Domestic demand need to be pushed up to drive growth

Published Date: 04-03-2023 | 12:20 am

The latest release of GDP data by the National Statistical Office indicates a further deceleration in growth for the October-December 2022 quarter. Gross domestic product expanded by 4.4 per cent from the year-earlier quarter, lagging the 5.2 per cent growth of the October-December 2021 period. Gross Value-Added growth slowed to 4.6 per cent, as manufacturing continued to contract, albeit at a narrower pace than in the previous quarter. Growth in three of the five services sectors also slowed sharply from the second quarter, signalling a waning of pent-up demand. Private final consumption expenditure lost momentum, with its percentage share of overall GDP easing to 61.6 per cent, from 63 per cent in the year-earlier quarter. This happened during the traditional festival quarter when consumption spending usually peaks, which suggests that the relentless pace of retail inflation is eroding consumptive capacity. The Chief Economic Adviser (CEA) has suggested that if the year-earlier manufacturing output data had remained unrevised, the sector would have actually expanded by 3.8 per cent. Similarly, private consumption spending would have grown by 6 per cent, instead of the 2.1 per cent shown in the latest release, if the data prior to revision had been used instead. Still, even at 6 per cent, consumption spending growth would lag behind the second quarter’s 8.8 per cent expansion, making it clear that momentum is flagging. Gross fixed capital formation, reflecting investment by businesses in new capacity, contracted sequentially.

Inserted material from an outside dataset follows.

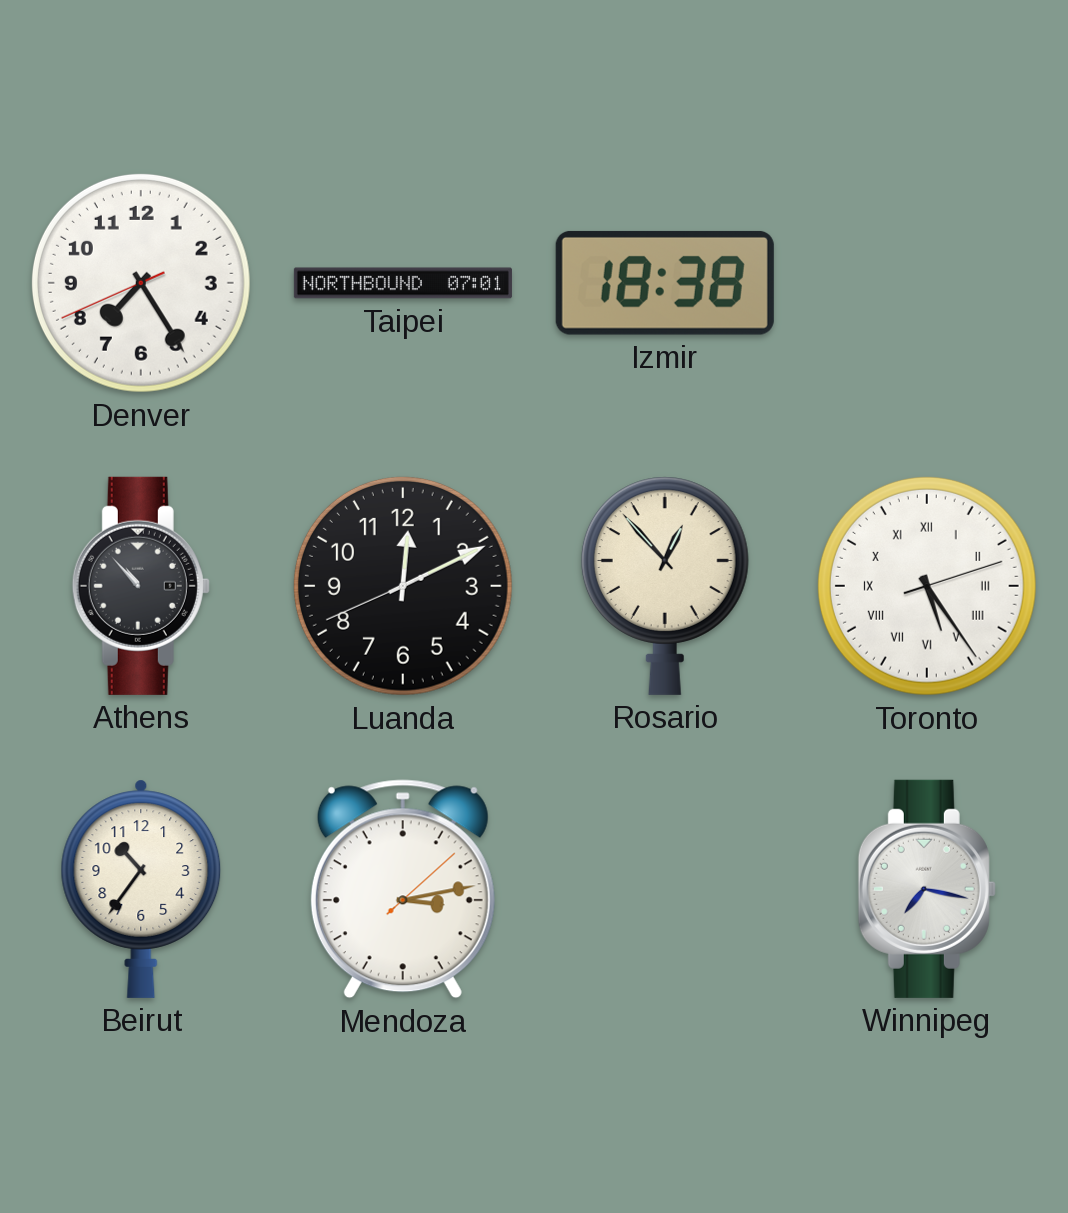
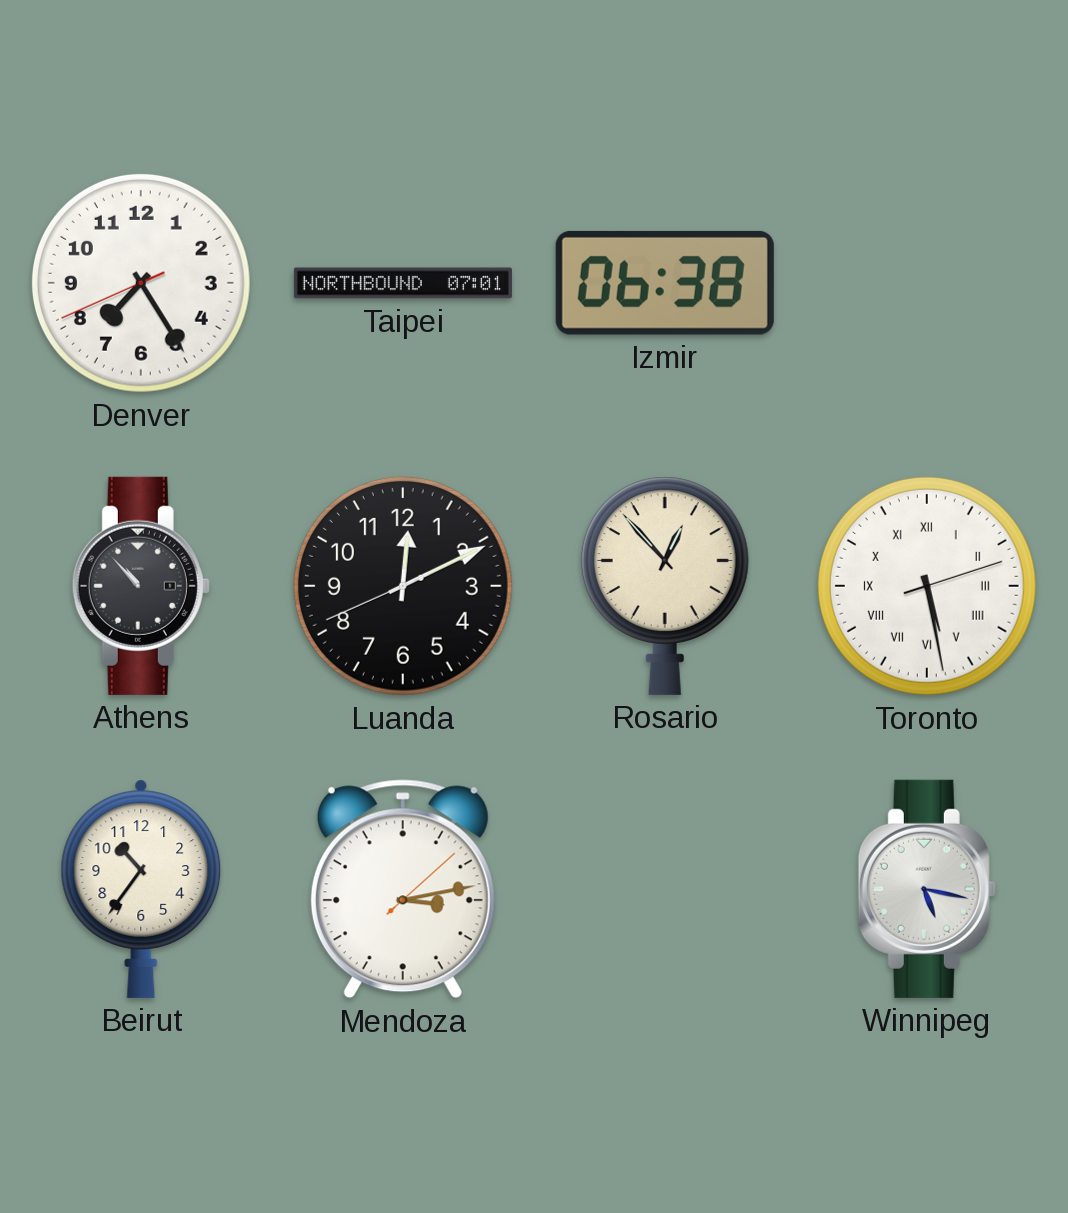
Izmir: 18:38 -> 06:38
Toronto: 5:24 -> 5:28
Winnipeg: 7:17 -> 5:17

With global demand weakening considerably and unlikely to recover over the course of 2023, and the risks from likely unfavourable weather conditions raising uncertainty over farm output in the coming months, policy makers will need to do all they can to buttress domestic demand. The data revisions have made it harder to draw meaningful conclusions, highlighting the challenges to crafting policy solutions. Top central bank officials have frequently pointed this out.